OPINION:
Ecuador’s case against California’s Chevron Corp. has boomeranged against the plaintiffs’ lawyers. Today in Manhattan, federal District Judge Lewis A. Kaplan is considering a RICO (Racketeering Influenced and Corrupt Organizations) complaint Chevron filed Feb. 1 against attorneys and consultants targeting the oil giant.
Nineteen U.S. judges made preliminary rulings in Chevron’s favor and at least four used the word “fraud” to describe the plaintiffs’ legal actions, but the Justice Department has yet to investigate. RICO, best known for nailing Mafia bosses, also is used (sometimes abusively) to bring down alleged corporate scofflaws when a pattern of fraud or corruption is broad enough to qualify as a “criminal enterprise.” Chevron is using part of the statute allowing private individuals to file civil RICO suits claiming they’ve been harmed by such an operation.

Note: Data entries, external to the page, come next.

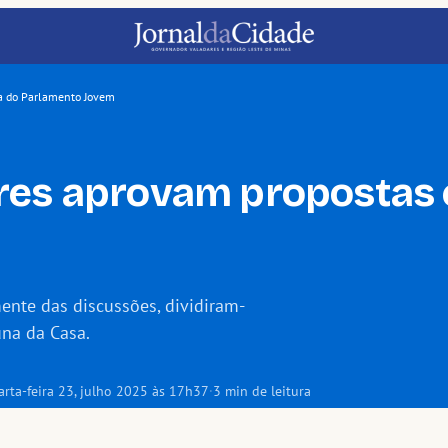
ia do Parlamento Jovem
res aprovam propostas c
ente das discussões, dividiram-
una da Casa.
rta-feira 23, julho 2025 às 17h37
·
3 min de leitura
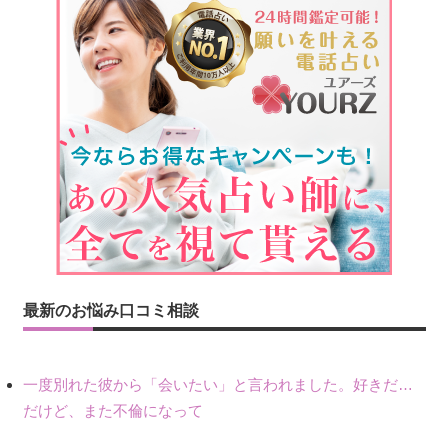
最新のお悩み口コミ相談
一度別れた彼から「会いたい」と言われました。好きだけど不倫だから別れたので、私もまだ好きだし会いたい気持ちはあります。
だけど、また不倫になって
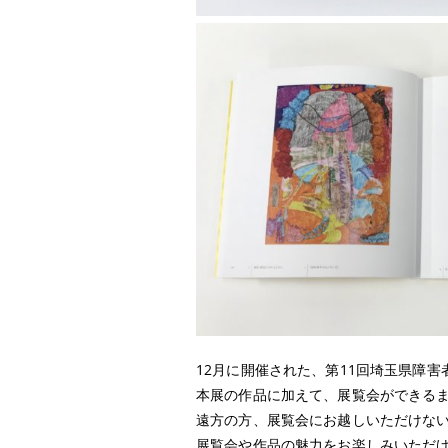
12月に開催された、第11回埼玉県障害者ア
本展の作品に加えて、展覧会ができる
遠方の方、展覧会にお越しいただけな
展覧会や作品の魅力をお楽しみいただ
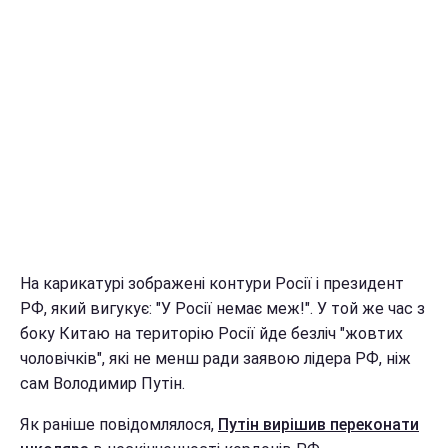
На карикатурі зображені контури Росії і президент
РФ, який вигукує: "У Росії немає меж!". У той же час з
боку Китаю на територію Росії йде безліч "жовтих
чоловічків", які не менш ради заявою лідера РФ, ніж
сам Володимир Путін.
Як раніше повідомлялося,
Путін вирішив переконати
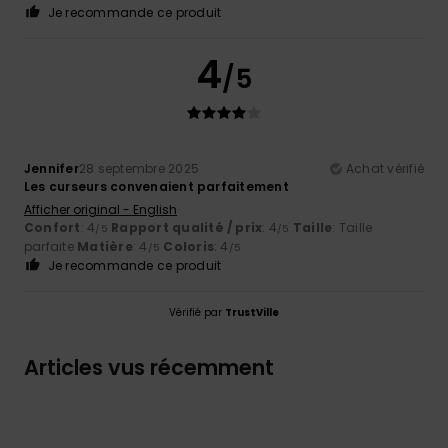
Je recommande ce produit
4
/5
Jennifer
28 septembre 2025
Achat vérifié
Les curseurs convenaient parfaitement
Afficher original - English
Confort
: 4
Rapport qualité / prix
: 4
Taille
: Taille
/5
/5
parfaite
Matière
: 4
Coloris
: 4
/5
/5
Je recommande ce produit
Vérifié par
TrustVille
Articles vus récemment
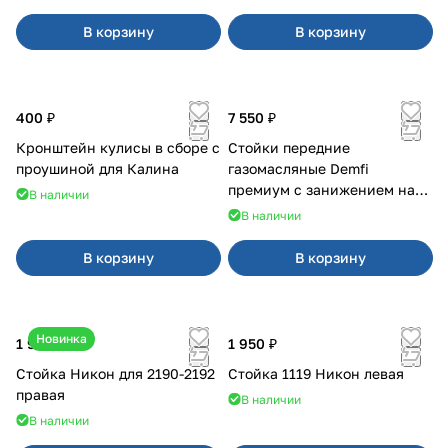
В корзину
В корзину
400 ₽
7 550 ₽
Кронштейн кулисы в сборе с
Стойки передние
проушиной для Калина
газомасляные Demfi
премиум с занижением на
В наличии
Калина 1119
В наличии
В корзину
В корзину
Новинка
1 900 ₽
1 950 ₽
Стойка Никон для 2190-2192
Стойка 1119 Никон левая
правая
В наличии
В наличии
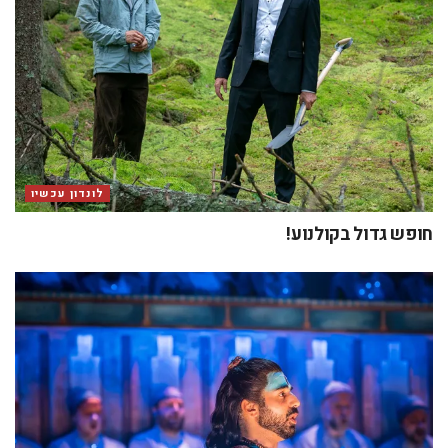
לונדון עכשיו
חופש גדול בקולנוע!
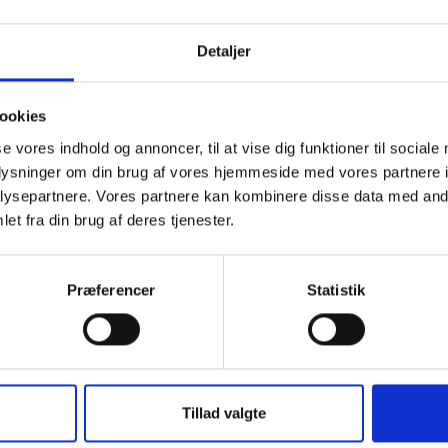
ngstider og
Detaljer
ookies
se vores indhold og annoncer, til at vise dig funktioner til sociale
Læs mere
oplysninger om din brug af vores hjemmeside med vores partnere i
ysepartnere. Vores partnere kan kombinere disse data med andr
Ansøg om ældrebol
et fra din brug af deres tjenester.
Præferencer
Statistik
nen
E-mail:
ress1607
@sonderbo
Tlf. nr.:
+45 88 72 51 16
ell
Tillad valgte
Telefontider:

The original suit alleged that Texaco (later merged into Chevron) left environmental damage when its 20-year drilling lease in Ecuador expired in 1992. Quito’s previous government - before being replaced by radical, anti-American leftists - officially absolved Texaco of responsibility in 1998. The suit, however, persisted, driven mostly by U.S. plaintiff lawyer Steven R. Donziger and egged on by Ecuadorian President Rafael Correa. The latest claims against Chevron total $113 billion.
Over the past two years, numerous embarrassing revelations about the plaintiffs have come to light, including video of an Ecuadorian judge seeming to join a bribery scheme, a scientific expert alleging the Donziger team falsely signed his name on a report, and film out-takes showing Mr. Donziger bragging about how he curried favor with Ecuadorian officials and supposedly independent experts. A New Jersey federal judge wrote Mr. Donziger’s conduct likely amounted to “a fraud on the judicial proceeding.” A North Carolina federal judge wrote, “What has blatantly occurred in this matter would in fact be considered fraud by any court.” Judge Kaplan earlier stated, “Donziger’s own words raise substantial questions as to his possible criminal liability and amenability to professional discipline.”
Philadelphia lawyer Joseph Kohn, who financed much of Mr. Donziger’s case, admitted, “Increasingly, I have come to realize that my firm and I were deceived, in part apparently driven by a combination of Donziger’s conceit and naivete, a dangerous combination which is leading the case rapidly toward disaster.” Mr. Kohn added that Mr. Donziger’s actions “may have been outrageously improper conduct.” It’s past time for the Justice Department to look into this mess.